The SC was hearing a batch of appeals arising from decisions of the Delhi high court involving interpretation of the MFN clause contained in various Indian treaties with countries that are members of the Organisation for Economic Cooperation and Development (Oecd).
The fallout of the order will be widespread. For example, the Netherlands is a popular jurisdiction in tax structuring. Netherland entities that had relied on the MFN clause, resulting in lower withholding of tax in India against their dividend income, will be adversely impacted, as will the Indian subsidiaries that paid the dividend at a lower rate. Tax demands that will now be raised will also include interest and penalties.
Tax treaties and protocols entered into by India, with several Oecd-member countries such as Netherlands, France, Switzerland, Spain, Hungary, to name a few, contain a MFN clause. This clause provides for a lower rate of withholding tax on dividend, interest, royalties or fees for technical services (FTS), if a lower rate is prescribed in a tax treaty that India enters into subsequently with another Oecd-member country. Similarly, the benefit of a narrow definition of royalty or FTS, in a subsequent tax treaty, can be adopted.
Abhishek Goenka, partner, Aeka Advisors, said, “The apex court’s order turns on its head the widely accepted view that any subsequent tax treaty signed with an Oecd-member country, irrespective of when that country became a member, will automatically be read into all existing treaties with Oecd-members. Going forward, the benefit of the MFN clause can be involved only after the Government of India issues a notification and makes the relevant modification in the relevant (earlier) tax treaty.”
The SC set aside the Delhi high court’s order issued on April 22, 2021, in the case of Concentrix Services Netherlands BV and others. Under the India-Netherlands tax treaty, the withholding rate in India for dividend income was 10%. The Delhi high court had held that as India had agreed on a 5% withholding tax rate in its subsequent tax treaties (with Slovenia, Lithuania, and Colombia), thus the lower rate of 5% should equally apply to the India-Netherlands Tax Treaty. This order was followed by the high court taking a similar view in case of Nestle. Similarly, in the case of Steria India, the high court had upheld that the more restrictive definition of ‘Fees for Technical Services’ in the India-UK tax treaty must also apply to the India-France Treaty.
The crux of the high court’s order was that the MFN clause is an integral part of the tax treaty and is triggered automatically, without the need for a separate notification.

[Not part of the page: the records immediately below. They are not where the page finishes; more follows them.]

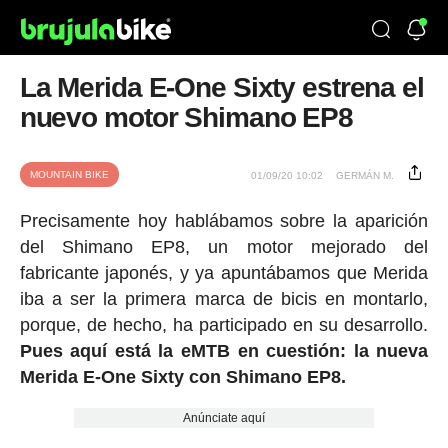
La Merida E-One Sixty estrena el
nuevo motor Shimano EP8
MOUNTAIN BIKE
01/09/20 10:02
GERMÁN M.
Precisamente hoy hablábamos sobre la aparición
del Shimano EP8, un motor mejorado del
fabricante japonés, y ya apuntábamos que Merida
iba a ser la primera marca de bicis en montarlo,
porque, de hecho, ha participado en su desarrollo.
Pues aquí está la eMTB en cuestión: la nueva
Merida E-One Sixty con Shimano EP8.
Anúnciate aquí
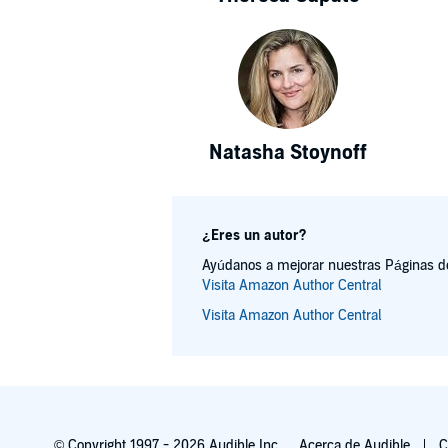
Natasha Stoynoff
¿Eres un autor?
Ayúdanos a mejorar nuestras Páginas de 
Visita Amazon Author Central
Visita Amazon Author Central
© Copyright 1997 - 2026 Audible Inc.
Acerca de Audible
C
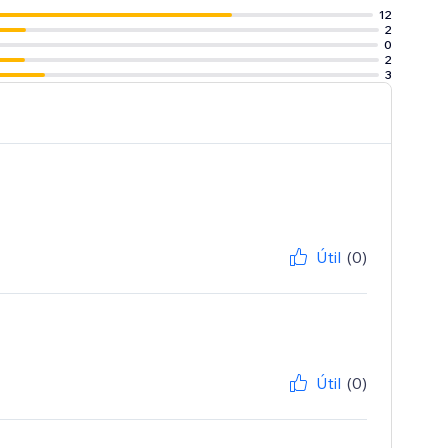
12
2
0
2
3
Útil
(0)
Útil
(0)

However, in their order issued on Thursday, the SC bench composed of Justice S Ravindra Bhat and Justice Dipankar Datta said, “A notification under Section 90(1) of the Income-tax (I-T) Act, is necessary and a mandatory condition for a court, authority, or tribunal to give effect to a tax treaty, or any protocol changing its terms or conditions, which has the effect of altering the existing provisions of law.”
Girish Vanvari, founder, Transaction Square, said, “The Central Board of Direct Taxes had issued a circular stating that without a notification, the MFN clause cannot be automatically incorporated. Courts had ruled against such a requirement. The SC has now held that invocation of MFN clauses in India’s treaties with Netherlands, France and Switzerland will require a specific notification. This will have very wide ramifications for MNCs, from all countries with whom India has a MFN clause and who have taken the benefit of this clause for their dividend, interest, royalty and FTS income.”
Goenka illustrates: The tax treaty between India and Canada provides a restrictive scope for taxing payments in the nature of FTS. An entity covered by the India-France treaty could invoke this restricted definition whereby there would be no obligation on the Indian payer to withhold tax in India. Going forward, this position will no longer be tenable, until the notification is issued.
The second issue dealt with by the Supreme Court was whether Slovenia, Lithuania and Colombia, needed to be members of the Oecd at the time of signing of their tax treaty with India, for the MFN clause to apply. These countries had became members of the Oecd after India signed treaties with them. For eg: the tax treaty between India and Solvenia was executed in February 2005 and this country became an Oecd member in July 2010. In this context, the SC bench observed that these countries needed to be Oecd members at the time the tax treaty with India was signed.